The government relied very largely on documentary exhibits, and called as witnesses many of the authors of the documents. Both on direct and cross-examination counsel were permitted to *1375phrase their questions in extremely leading form, so that the import of the witnesses’ testimony was conflicting. On cross-examination most of the witnesses denied that they had acted in concert in securing patent licenses or that they had agreed to do the things which in fact were done. Where such testimony is in conflict with contemporaneous documents we can give it little weight, particularly when the crucial issues involve mixed questions of law and fact. Despite the opportunity of the trial court to appraise the credibility of the witnesses, we cannot under the circumstances of this case rule otherwise than that Finding 118 is clearly erroneous. (Footnotes omitted)
In the case at bar, Taylor, in obtaining a renewal and increase of a loan from Public Finance, signed a statement, Exhibit 5, on October 7, 1971, entitled, in heavy block capital letters:
STATEMENT FOR PURPOSE OF OBTAINING A LOAN OR EXTENSION OF CREDIT
The statement recites:
For the specific purpose of obtaining a loan or credit from: PUBLIC FINANCE CORPORATION I hereby make the following statement as to my income and liabilities.
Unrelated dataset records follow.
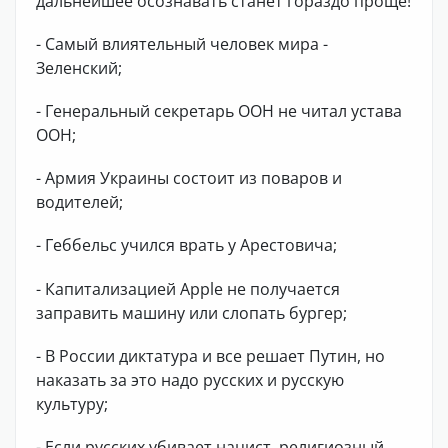
дальнейшее осознавать станет гораздо проще!
- Самый влиятельный человек мира -
Зеленский;
- Генеральный секретарь ООН не читал устава
ООН;
- Армия Украины состоит из поваров и
водителей;
- Геббельс учился врать у Арестовича;
- Капитализацией Apple не получается
заправить машину или слопать бургер;
- В России диктатура и все решает Путин, но
наказать за это надо русских и русскую
культуру;
- Если русских убивает нацист, религиозный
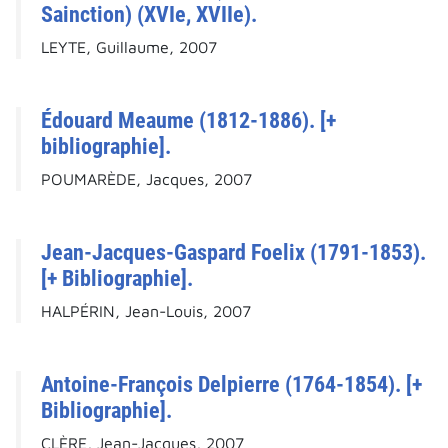
Sainction) (XVIe, XVIIe).
LEYTE, Guillaume, 2007
Édouard Meaume (1812-1886). [+
bibliographie].
POUMARÈDE, Jacques, 2007
Jean-Jacques-Gaspard Foelix (1791-1853).
[+ Bibliographie].
HALPÉRIN, Jean-Louis, 2007
Antoine-François Delpierre (1764-1854). [+
Bibliographie].
CLÈRE, Jean-Jacques, 2007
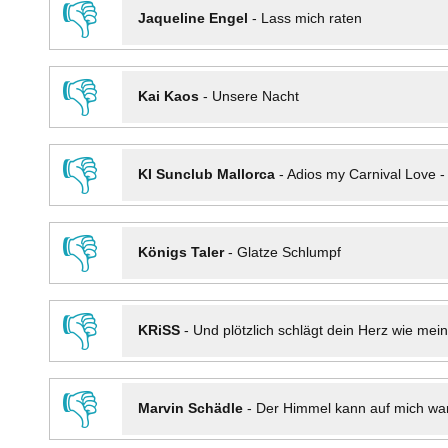
👎
Jaqueline Engel
-
Lass mich raten
👎
Kai Kaos
-
Unsere Nacht
👎
KI Sunclub Mallorca
-
Adios my Carnival Love 
👎
Königs Taler
-
Glatze Schlumpf
👎
KRiSS
-
Und plötzlich schlägt dein Herz wie mei
👎
Marvin Schädle
-
Der Himmel kann auf mich wa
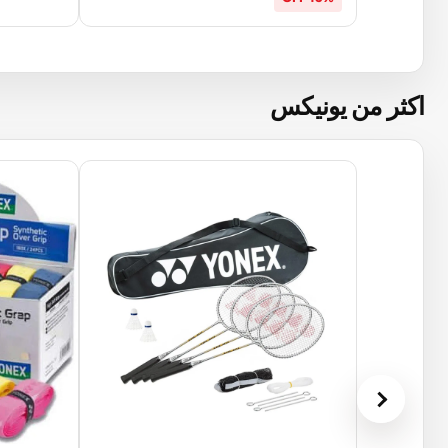
اكثر من يونيكس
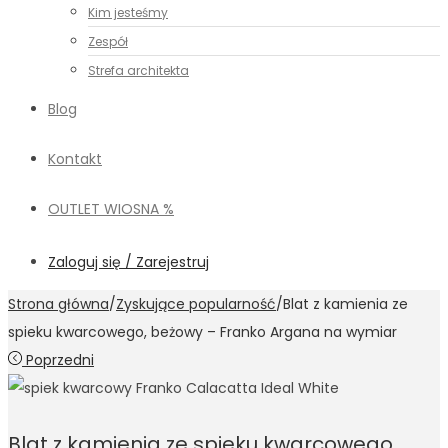
Kim jesteśmy
Zespół
Strefa architekta
Blog
Kontakt
OUTLET WIOSNA %
Zaloguj się / Zarejestruj
Strona główna
/
Zyskujące popularność
/
Blat z kamienia ze
spieku kwarcowego, beżowy – Franko Argana na wymiar
Poprzedni
Blat z kamienia ze spieku kwarcowego,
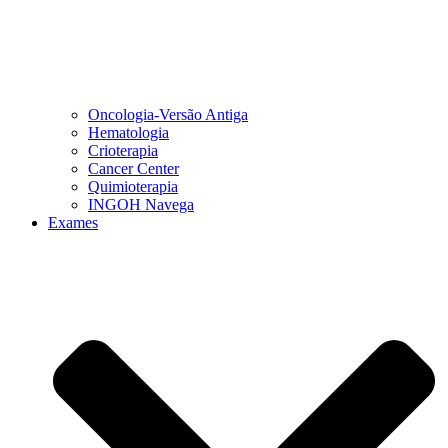
Oncologia-Versão Antiga
Hematologia
Crioterapia
Cancer Center
Quimioterapia
INGOH Navega
Exames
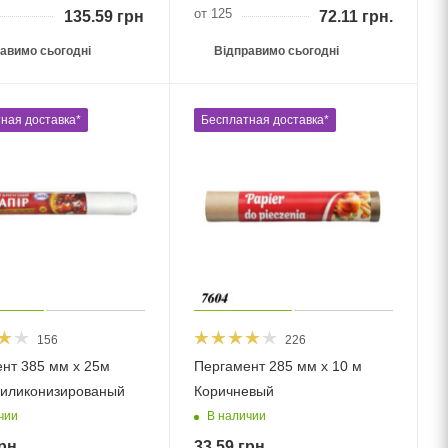
от 125
135.59
грн.
72.11
грн.
авимо сьогодні
Відправимо сьогодні
ная доставка*
Бесплатная доставка*
156
226
нт 385 мм х 25м
Пергамент 285 мм х 10 м
иликонизированый
Коричневый
чии
В наличии
рн.
33.59
грн.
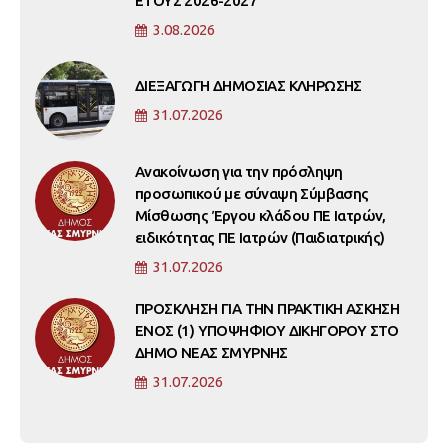
ΕΤΟΥΣ 2026-2027
3.08.2026
ΔΙΕΞΑΓΩΓΗ ΔΗΜΟΣΙΑΣ ΚΛΗΡΩΣΗΣ
31.07.2026
Ανακοίνωση για την πρόσληψη
προσωπικού με σύναψη Σύμβασης
Μίσθωσης Έργου κλάδου ΠΕ Ιατρών,
ειδικότητας ΠΕ Ιατρών (Παιδιατρικής)
31.07.2026
ΠΡΟΣΚΛΗΣΗ ΓΙΑ ΤΗΝ ΠΡΑΚΤΙΚΗ ΑΣΚΗΣΗ
ΕΝΟΣ (1) ΥΠΟΨΗΦΙΟΥ ΔΙΚΗΓΟΡΟΥ ΣΤΟ
ΔΗΜΟ ΝΕΑΣ ΣΜΥΡΝΗΣ
31.07.2026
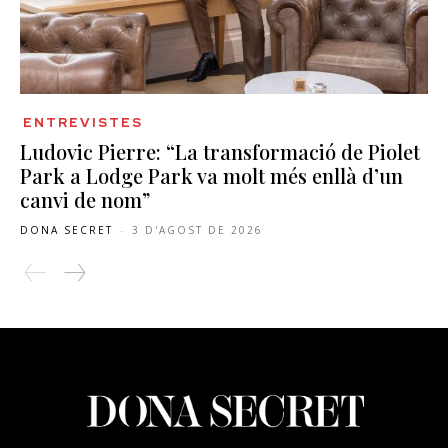
ENTREVISTES
Ludovic Pierre: “La transformació de Piolet
Park a Lodge Park va molt més enllà d’un
canvi de nom”
DONA SECRET
-
3 D'AGOST DE 2026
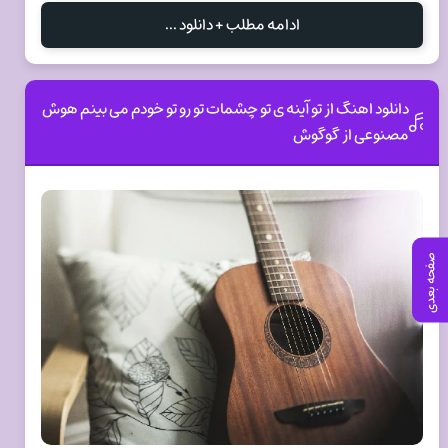
ادامه مطلب + دانلود ...
دانلود اهنگ از تو آینه ی تو چشمات تو رو تو خودم می بینم هوش
مصنوعی از گوگوش
صفحه بعدی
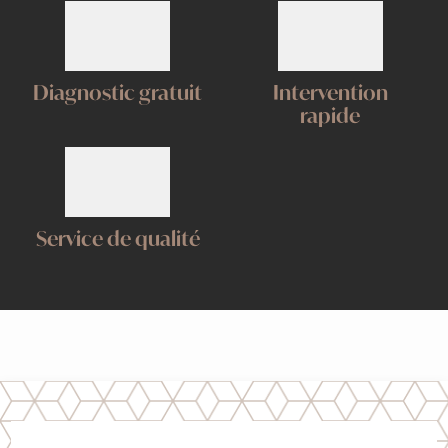
Diagnostic gratuit
Intervention
rapide
Service de qualité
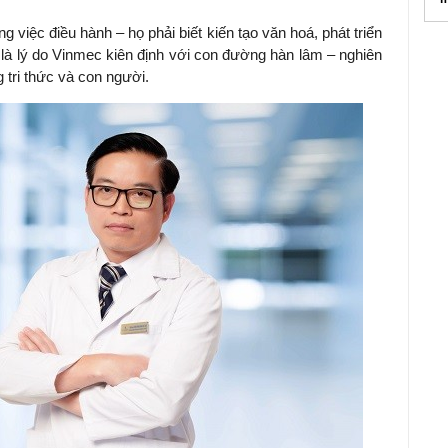
g việc điều hành – họ phải biết kiến tạo văn hoá, phát triển
 là lý do Vinmec kiên định với con đường hàn lâm – nghiên
 tri thức và con người.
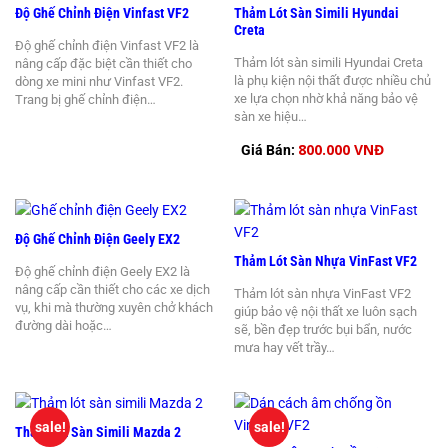
Độ Ghế Chỉnh Điện Vinfast VF2
Thảm Lót Sàn Simili Hyundai
Creta
Độ ghế chỉnh điện Vinfast VF2 là
Thảm lót sàn simili Hyundai Creta
nâng cấp đặc biệt cần thiết cho
là phụ kiện nội thất được nhiều chủ
dòng xe mini như Vinfast VF2.
xe lựa chọn nhờ khả năng bảo vệ
Trang bị ghế chỉnh điện…
sàn xe hiệu…
800.000 VNĐ
Giá Bán:
Độ Ghế Chỉnh Điện Geely EX2
Thảm Lót Sàn Nhựa VinFast VF2
Độ ghế chỉnh điện Geely EX2 là
nâng cấp cần thiết cho các xe dịch
Thảm lót sàn nhựa VinFast VF2
vụ, khi mà thường xuyên chở khách
giúp bảo vệ nội thất xe luôn sạch
đường dài hoặc…
sẽ, bền đẹp trước bụi bẩn, nước
mưa hay vết trầy…
sale!
sale!
Thảm Lót Sàn Simili Mazda 2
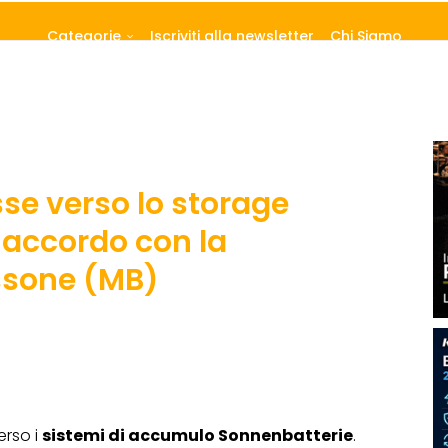
Categorie
Iscriviti alla newsletter
Chi Siamo
sse verso lo storage
accordo con la
ssone (MB)
erso i
sistemi di accumulo Sonnenbatterie
.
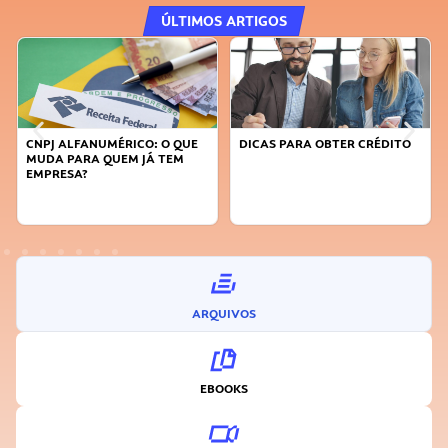
ÚLTIMOS ARTIGOS
DICAS PARA OBTER CRÉDITO
FAÇA A DIFERENÇA: SEJA
SUSTENTÁVEL, SEJA
INOVADOR
ARQUIVOS
EBOOKS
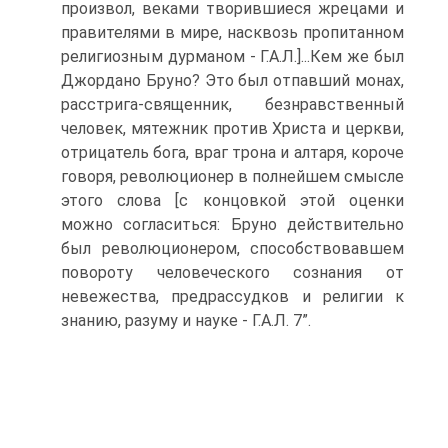
произвол, веками творившиеся жрецами и
правителями в мире, насквозь пропитанном
религиозным дурманом - Г.А.Л.]...Кем же был
Джордано Бруно? Это был отпавший монах,
расстрига-священник, безнравственный
человек, мятежник против Христа и церкви,
отрицатель бога, враг трона и алтаря, короче
говоря, революционер в полнейшем смысле
этого слова [с концовкой этой оценки
можно согласиться: Бруно действительно
был революционером, способствовавшем
повороту человеческого сознания от
невежества, предрассудков и религии к
знанию, разуму и науке - Г.А.Л. 7”.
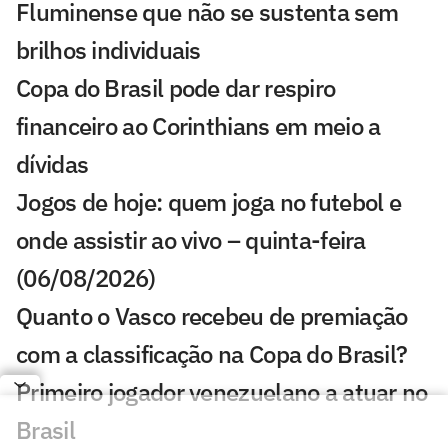
Fluminense que não se sustenta sem
brilhos individuais
Copa do Brasil pode dar respiro
financeiro ao Corinthians em meio a
dívidas
Jogos de hoje: quem joga no futebol e
onde assistir ao vivo – quinta-feira
(06/08/2026)
Quanto o Vasco recebeu de premiação
com a classificação na Copa do Brasil?
Primeiro jogador venezuelano a atuar no
Brasil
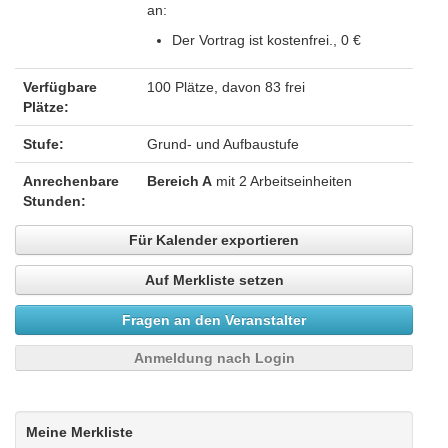
an:
Der Vortrag ist kostenfrei., 0 €
Verfügbare
100 Plätze, davon 83 frei
Plätze:
Stufe:
Grund- und Aufbaustufe
Anrechenbare
Bereich A
mit 2 Arbeitseinheiten
Stunden:
Für Kalender exportieren
Auf Merkliste setzen
Fragen an den Veranstalter
Anmeldung nach Login
Meine Merkliste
The only persons or companies to whom I owe money and their names and amounts of each indebtedness are as follows: ... BE CERTAIN TO INCLUDE ALL DEBTS.
There follow spaces for listing indebtedness, in which Taylor listed five, total-ling $3,892.00. Immediately above Taylor’s signature there appears the following:
I certify no one has suggested that I omit any of my indebtedness from this statement.
Notwithstanding any previous dealing had with you or the value of any property mortgaged, I UNDERSTAND THAT IN MAKING THIS LOAN YOU ARE RELYING ON MY FINANCIAL CONDITION AS SHOWN BY ME IN THIS STATEMENT.
There is no claim that Taylor had not read the statement, nor could there be. He had filled out and signed two previous ones, on August 18, 1970 and July 23, 1971. To secure the October 1971 extension of credit and additional loan, Taylor also signed a “Security Agreement” giving Public Finance a lien on his household furniture, which was listed in detail in the agreement.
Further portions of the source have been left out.